What is expected
Transcribe the whole listing below without changing a word, but leave out every image.

Records shown
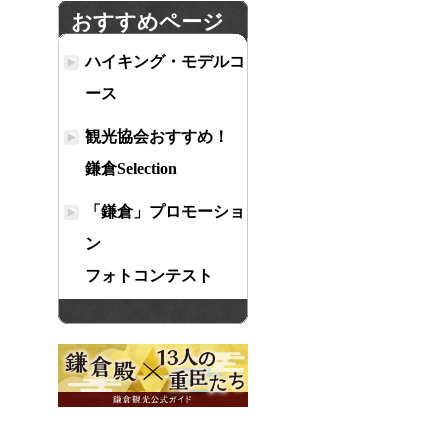
おすすめページ
ハイキング・モデルコ
ース
観光協会おすすめ！
鎌倉Selection
「鎌倉」プロモーショ
ン
フォトコンテスト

Answer section
おすすめページ
ハイキング・モデルコ
ース
観光協会おすすめ！
鎌倉Selection
「鎌倉」プロモーショ
ン
フォトコンテスト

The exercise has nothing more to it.